### Exercise description
Print the whole listing below exactly, skipping every picture.

### Supplied material
□ □ □ □ □ □ □

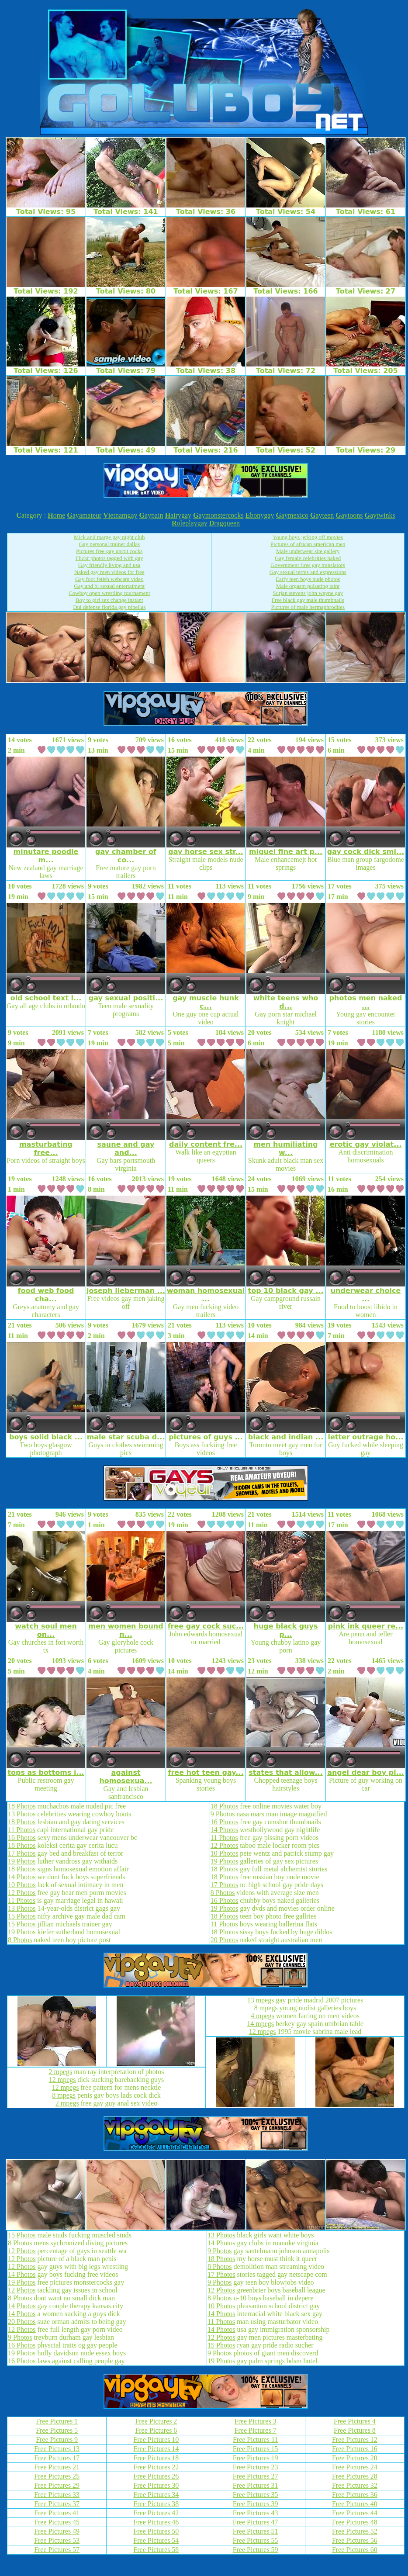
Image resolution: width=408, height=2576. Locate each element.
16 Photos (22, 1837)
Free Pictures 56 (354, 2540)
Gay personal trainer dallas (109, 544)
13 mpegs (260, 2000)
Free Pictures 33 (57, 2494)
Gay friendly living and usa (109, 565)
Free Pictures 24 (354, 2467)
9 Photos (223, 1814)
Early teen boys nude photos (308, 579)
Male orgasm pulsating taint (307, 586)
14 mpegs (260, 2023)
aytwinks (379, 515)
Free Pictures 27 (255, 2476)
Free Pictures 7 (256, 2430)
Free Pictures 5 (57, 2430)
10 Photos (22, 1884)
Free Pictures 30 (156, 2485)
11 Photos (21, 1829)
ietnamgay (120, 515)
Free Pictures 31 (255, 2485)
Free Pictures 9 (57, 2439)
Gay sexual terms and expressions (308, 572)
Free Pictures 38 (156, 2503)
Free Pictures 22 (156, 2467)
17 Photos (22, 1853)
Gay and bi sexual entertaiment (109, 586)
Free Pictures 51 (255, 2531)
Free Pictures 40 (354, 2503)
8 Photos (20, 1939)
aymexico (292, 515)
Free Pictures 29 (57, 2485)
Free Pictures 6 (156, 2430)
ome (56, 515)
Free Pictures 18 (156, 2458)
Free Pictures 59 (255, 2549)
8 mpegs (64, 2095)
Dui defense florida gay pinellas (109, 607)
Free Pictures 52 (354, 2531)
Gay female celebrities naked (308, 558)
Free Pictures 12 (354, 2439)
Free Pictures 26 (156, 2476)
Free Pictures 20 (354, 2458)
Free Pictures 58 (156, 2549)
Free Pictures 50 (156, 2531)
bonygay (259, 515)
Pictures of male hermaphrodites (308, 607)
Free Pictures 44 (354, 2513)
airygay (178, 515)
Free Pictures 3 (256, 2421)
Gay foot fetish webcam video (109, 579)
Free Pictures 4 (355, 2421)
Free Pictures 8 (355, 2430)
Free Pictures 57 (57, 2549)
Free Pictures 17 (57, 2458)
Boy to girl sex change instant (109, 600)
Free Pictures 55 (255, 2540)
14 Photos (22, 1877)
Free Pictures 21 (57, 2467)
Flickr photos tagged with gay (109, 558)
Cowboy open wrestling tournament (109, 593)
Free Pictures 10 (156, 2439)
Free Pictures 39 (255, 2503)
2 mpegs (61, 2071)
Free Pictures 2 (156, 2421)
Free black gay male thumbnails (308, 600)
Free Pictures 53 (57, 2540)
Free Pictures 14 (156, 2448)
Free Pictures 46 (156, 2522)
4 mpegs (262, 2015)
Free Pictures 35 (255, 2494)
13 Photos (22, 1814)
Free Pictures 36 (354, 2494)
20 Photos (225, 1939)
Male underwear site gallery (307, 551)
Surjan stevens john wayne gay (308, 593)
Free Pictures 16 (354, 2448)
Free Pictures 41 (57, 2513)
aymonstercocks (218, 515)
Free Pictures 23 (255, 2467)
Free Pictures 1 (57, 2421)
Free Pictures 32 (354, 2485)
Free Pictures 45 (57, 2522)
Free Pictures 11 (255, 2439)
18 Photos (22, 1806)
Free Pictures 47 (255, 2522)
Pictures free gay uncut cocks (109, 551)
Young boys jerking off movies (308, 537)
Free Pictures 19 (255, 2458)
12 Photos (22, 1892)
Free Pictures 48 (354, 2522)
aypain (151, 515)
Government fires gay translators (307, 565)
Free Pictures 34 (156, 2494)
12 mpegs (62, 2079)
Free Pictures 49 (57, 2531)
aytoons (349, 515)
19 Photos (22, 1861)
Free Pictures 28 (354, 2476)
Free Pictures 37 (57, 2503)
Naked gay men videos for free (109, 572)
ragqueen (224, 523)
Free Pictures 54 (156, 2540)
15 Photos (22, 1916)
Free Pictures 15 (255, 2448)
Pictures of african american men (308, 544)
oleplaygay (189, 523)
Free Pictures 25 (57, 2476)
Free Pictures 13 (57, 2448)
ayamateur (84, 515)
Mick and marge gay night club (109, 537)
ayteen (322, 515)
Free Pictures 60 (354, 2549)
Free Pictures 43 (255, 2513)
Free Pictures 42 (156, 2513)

□ □ □ □ □ □ □

### Written solution
Image resolution: width=408, height=2576. Locate each element.
16 Photos (22, 1837)
Free Pictures 56 (354, 2540)
Gay personal trainer dallas (109, 544)
13 mpegs (260, 2000)
Free Pictures 33 (57, 2494)
Gay friendly living and usa (109, 565)
Free Pictures 24 (354, 2467)
9 Photos (223, 1814)
Early teen boys nude photos (308, 579)
Male orgasm pulsating taint (307, 586)
14 mpegs (260, 2023)
aytwinks (379, 515)
Free Pictures 27 (255, 2476)
Free Pictures 7 (256, 2430)
Free Pictures 5 (57, 2430)
10 Photos (22, 1884)
Free Pictures 30 (156, 2485)
11 Photos (21, 1829)
ietnamgay (120, 515)
Free Pictures 31 (255, 2485)
Free Pictures 9 (57, 2439)
Gay sexual terms and expressions (308, 572)
Free Pictures 38 (156, 2503)
Free Pictures 22 (156, 2467)
17 Photos (22, 1853)
Gay and bi sexual entertaiment (109, 586)
Free Pictures 51 (255, 2531)
Free Pictures 40 (354, 2503)
8 Photos (20, 1939)
aymexico (292, 515)
Free Pictures 29 (57, 2485)
Free Pictures 6 (156, 2430)
ome (56, 515)
Free Pictures 18 (156, 2458)
Free Pictures 59 (255, 2549)
8 mpegs (64, 2095)
Dui defense florida gay pinellas (109, 607)
Free Pictures 52 (354, 2531)
Gay female celebrities naked (308, 558)
Free Pictures 12 (354, 2439)
Free Pictures 26 (156, 2476)
Free Pictures 20 (354, 2458)
Free Pictures 58 (156, 2549)
Free Pictures 50 (156, 2531)
bonygay (259, 515)
Pictures of male hermaphrodites (308, 607)
Free Pictures 44 (354, 2513)
airygay (178, 515)
Free Pictures 3 (256, 2421)
Gay foot fetish webcam video (109, 579)
Free Pictures 4 (355, 2421)
Free Pictures 8 (355, 2430)
Free Pictures 57 (57, 2549)
Free Pictures 17 (57, 2458)
Boy to girl sex change instant (109, 600)
Free Pictures 55 (255, 2540)
14 Photos (22, 1877)
Free Pictures 21 (57, 2467)
Flickr photos tagged with gay (109, 558)
Cowboy open wrestling tournament (109, 593)
Free Pictures 10 (156, 2439)
Free Pictures 39 (255, 2503)
2 mpegs (61, 2071)
Free Pictures 2 (156, 2421)
Free black gay male thumbnails (308, 600)
Free Pictures 53 (57, 2540)
Free Pictures 14 (156, 2448)
Free Pictures 46 (156, 2522)
4 mpegs (262, 2015)
Free Pictures 35 (255, 2494)
13 Photos (22, 1814)
Free Pictures 36 (354, 2494)
20 Photos (225, 1939)
Male underwear site gallery (307, 551)
Surjan stevens john wayne gay (308, 593)
Free Pictures 16 (354, 2448)
Free Pictures 41 (57, 2513)
aymonstercocks (218, 515)
Free Pictures 23 (255, 2467)
Free Pictures 1 (57, 2421)
Free Pictures 32 (354, 2485)
Free Pictures 45 (57, 2522)
Free Pictures 11 (255, 2439)
18 Photos (22, 1806)
Free Pictures 47 (255, 2522)
Pictures free gay uncut cocks (109, 551)
Young boys jerking off movies (308, 537)
Free Pictures 19 (255, 2458)
12 Photos (22, 1892)
Free Pictures 48 (354, 2522)
aypain (151, 515)
Government fires gay translators (307, 565)
Free Pictures 34 (156, 2494)
12 mpegs (62, 2079)
Free Pictures 49 (57, 2531)
aytoons (349, 515)
19 Photos (22, 1861)
Free Pictures 28 (354, 2476)
Free Pictures 37 (57, 2503)
Naked gay men videos for free (109, 572)
ragqueen (224, 523)
Free Pictures 54 (156, 2540)
15 Photos (22, 1916)
Free Pictures 15 (255, 2448)
Pictures of african american men (308, 544)
oleplaygay (189, 523)
Free Pictures 25 (57, 2476)
Free Pictures 13 (57, 2448)
ayamateur (84, 515)
Mick and marge gay night club (109, 537)
ayteen (322, 515)
Free Pictures 60 (354, 2549)
Free Pictures 43 (255, 2513)
Free Pictures 42 (156, 2513)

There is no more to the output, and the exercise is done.